When the line with "Currents (342, 2007)" appears below, start repeating lines exactly, and keep going through the line with "Privacy (508, 2376)"; add nothing outside that span.

BEGIN INPUT RECORDS

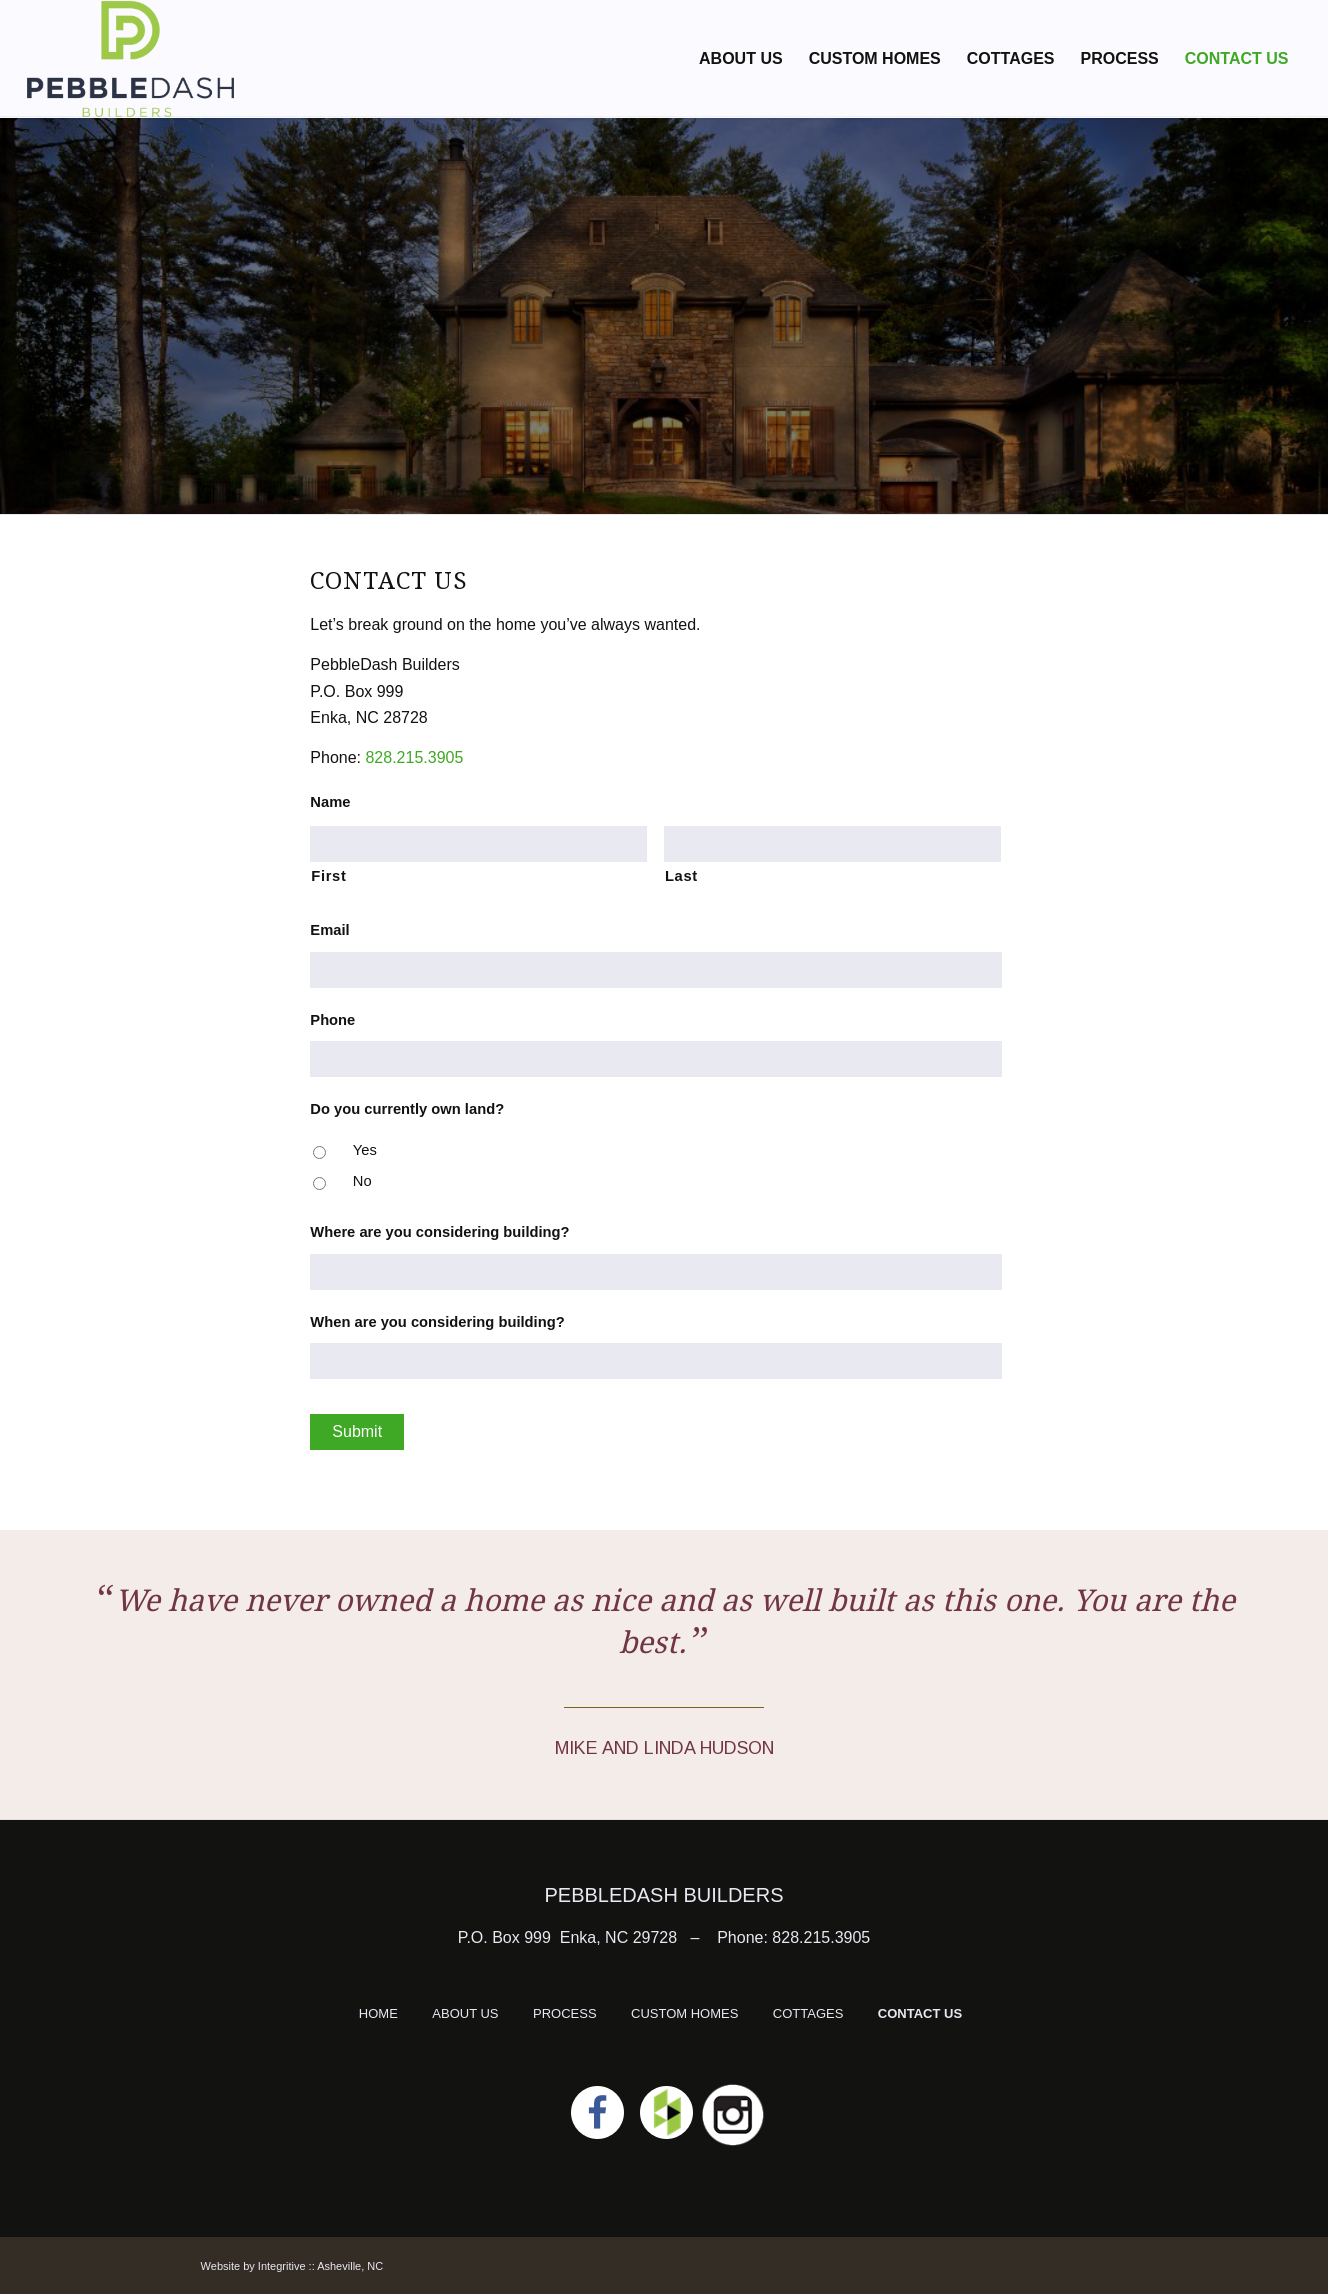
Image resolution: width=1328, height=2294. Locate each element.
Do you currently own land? (407, 1109)
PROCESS (565, 2013)
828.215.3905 (414, 757)
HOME (378, 2013)
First (328, 876)
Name (330, 802)
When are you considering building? (437, 1322)
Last (681, 876)
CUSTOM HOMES (684, 2013)
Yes (365, 1150)
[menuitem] (741, 59)
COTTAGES (808, 2013)
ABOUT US (465, 2013)
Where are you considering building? (439, 1232)
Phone (332, 1020)
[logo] (131, 59)
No (362, 1181)
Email (329, 930)
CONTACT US (920, 2013)
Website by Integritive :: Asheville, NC (292, 2266)
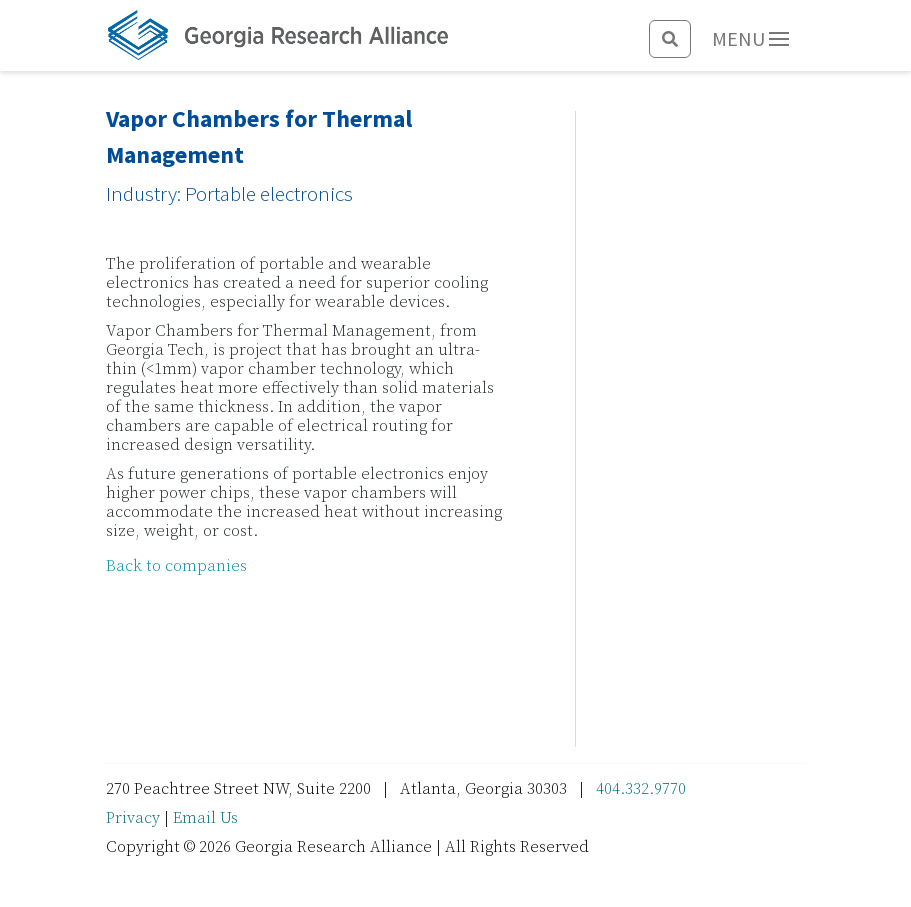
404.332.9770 (641, 789)
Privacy (133, 818)
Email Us (205, 818)
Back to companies (176, 566)
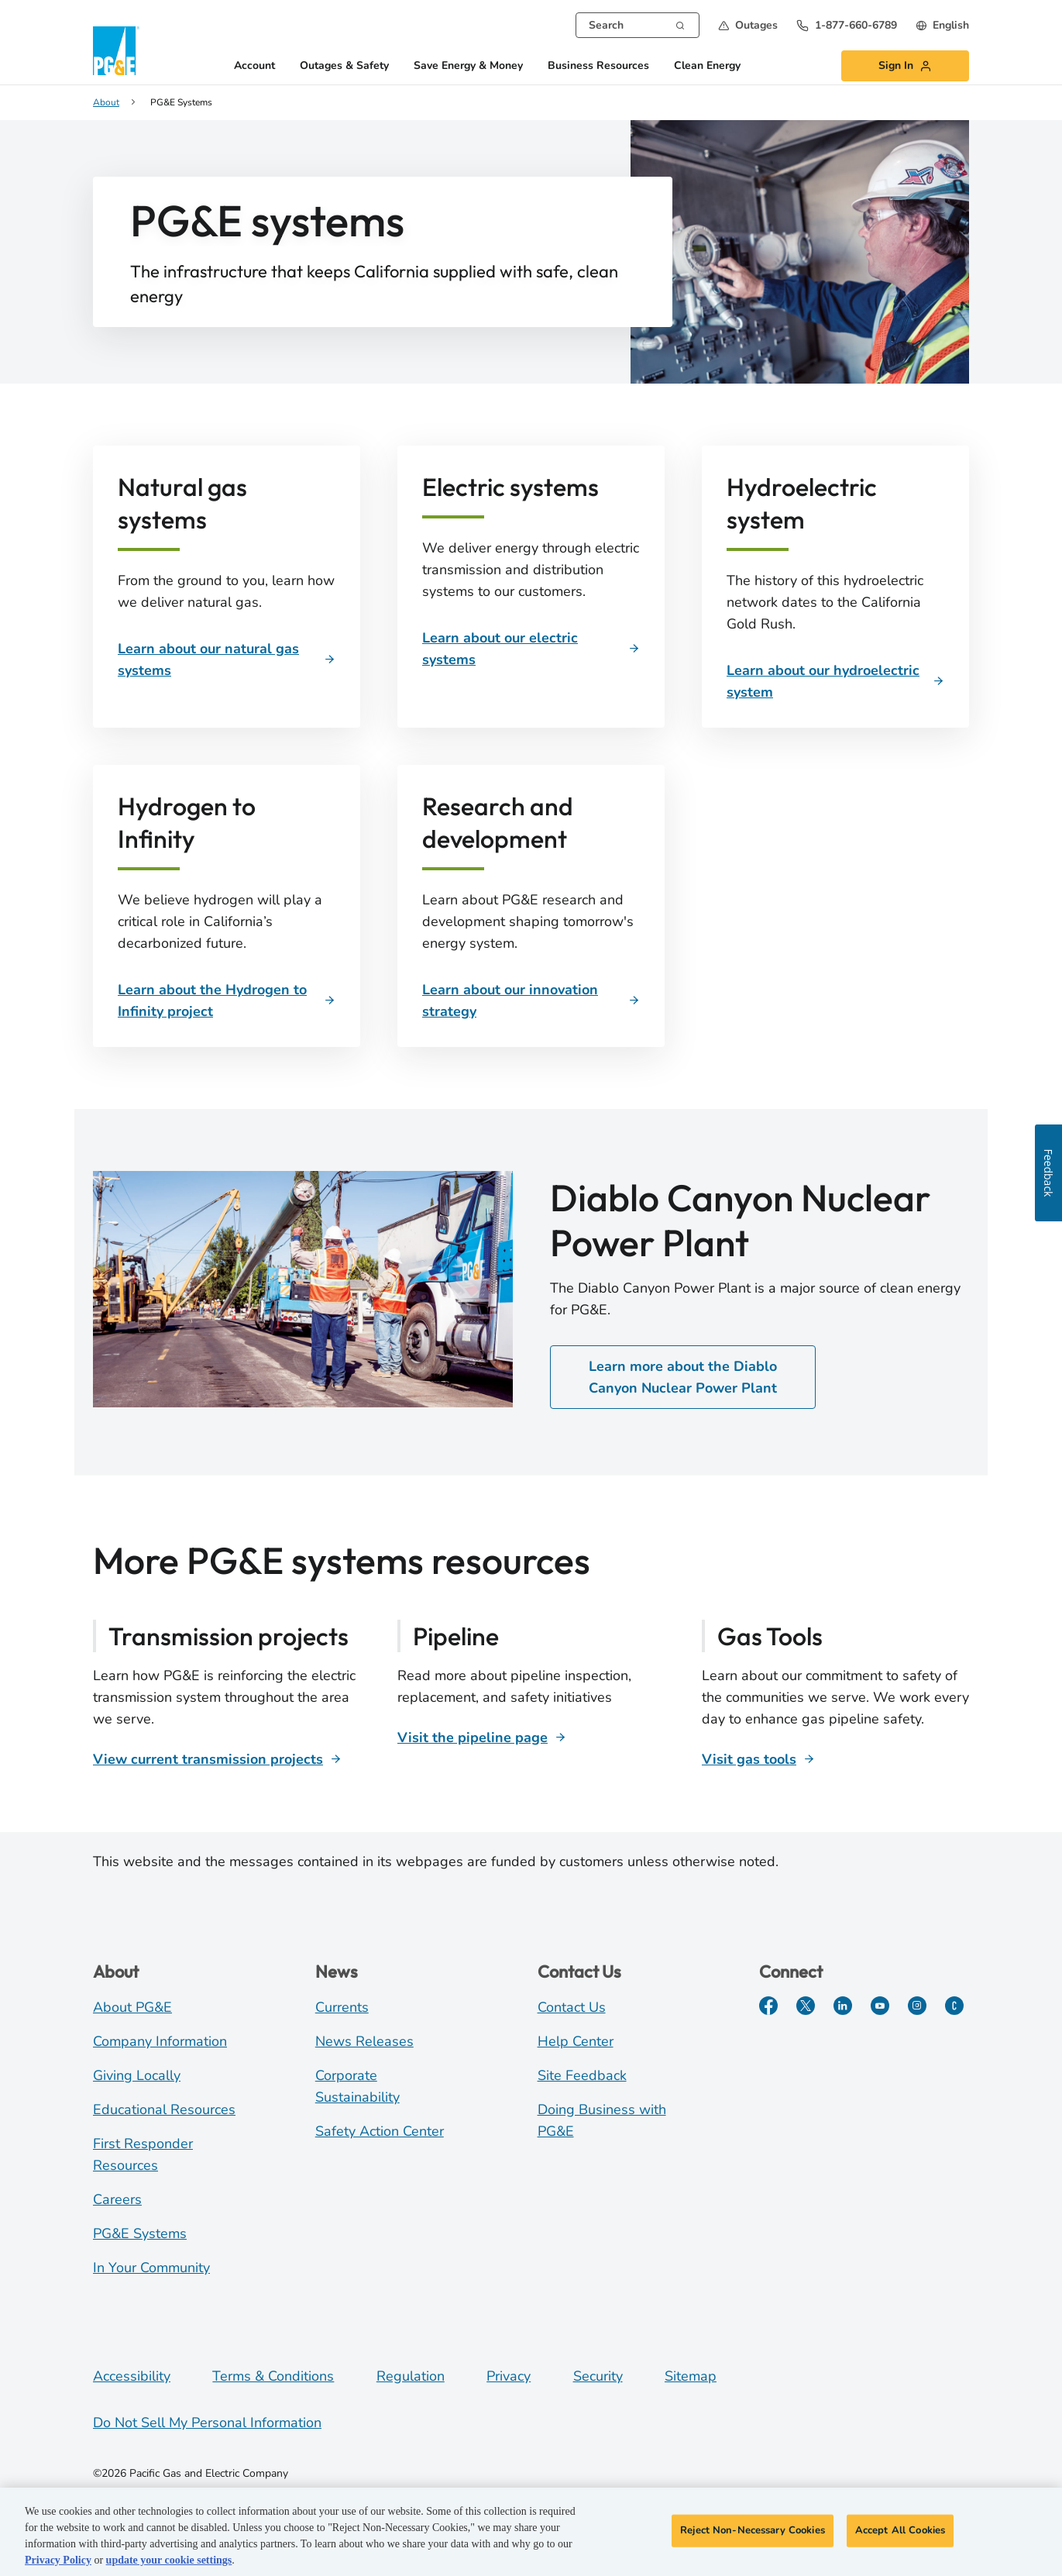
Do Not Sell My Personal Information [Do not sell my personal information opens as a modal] (207, 2422)
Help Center (575, 2041)
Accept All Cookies (900, 2531)
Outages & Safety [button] (344, 66)
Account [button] (254, 66)
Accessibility (131, 2376)
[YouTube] (880, 2005)
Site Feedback (582, 2075)
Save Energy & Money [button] (468, 66)
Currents (342, 2007)
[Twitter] (805, 2005)
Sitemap (691, 2376)
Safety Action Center (379, 2131)
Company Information (160, 2041)
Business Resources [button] (598, 66)
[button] (748, 25)
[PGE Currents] (954, 2005)
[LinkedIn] (842, 2005)
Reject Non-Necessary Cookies (752, 2531)
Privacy (508, 2376)
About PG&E (132, 2007)
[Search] (680, 24)
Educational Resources (164, 2109)
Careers (117, 2199)
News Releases (364, 2041)
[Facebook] (768, 2005)
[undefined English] (942, 25)
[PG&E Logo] (116, 50)
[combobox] (637, 25)
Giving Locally (136, 2075)
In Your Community (151, 2267)
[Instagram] (917, 2005)
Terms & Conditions (273, 2376)
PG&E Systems (140, 2233)
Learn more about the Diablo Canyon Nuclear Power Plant (683, 1377)
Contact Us (572, 2007)
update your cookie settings (169, 2561)
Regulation (410, 2376)
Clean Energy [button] (707, 66)
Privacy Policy (58, 2561)
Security (598, 2376)
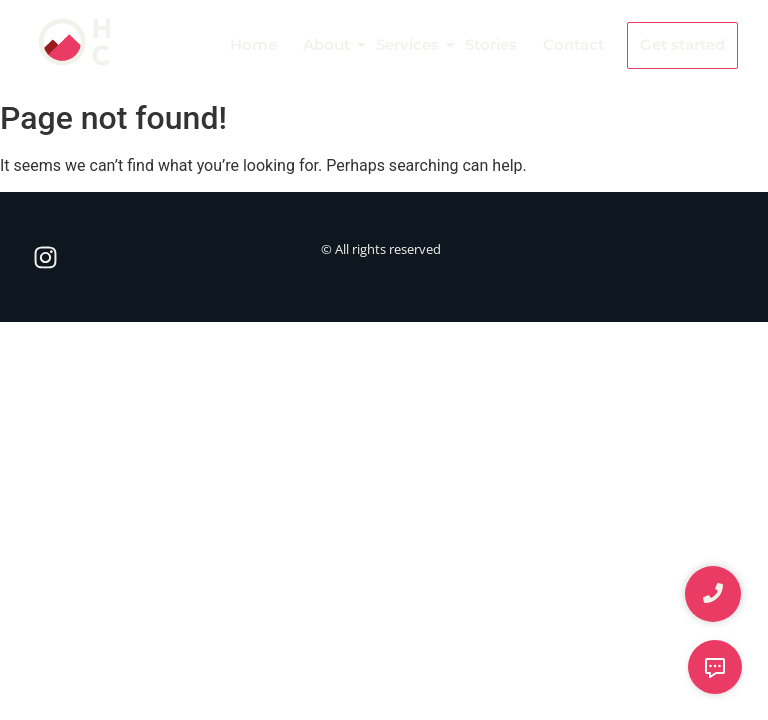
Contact (573, 44)
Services (409, 44)
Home (253, 44)
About (328, 44)
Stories (491, 44)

END INPUT RECORDS

WRITTEN REPLY:
Currents (342, 2007)
[Twitter] (805, 2005)
Sitemap (691, 2376)
Safety Action Center (379, 2131)
Company Information (160, 2041)
Business Resources [button] (598, 66)
[button] (748, 25)
[PGE Currents] (954, 2005)
[LinkedIn] (842, 2005)
Reject Non-Necessary Cookies (752, 2531)
Privacy (508, 2376)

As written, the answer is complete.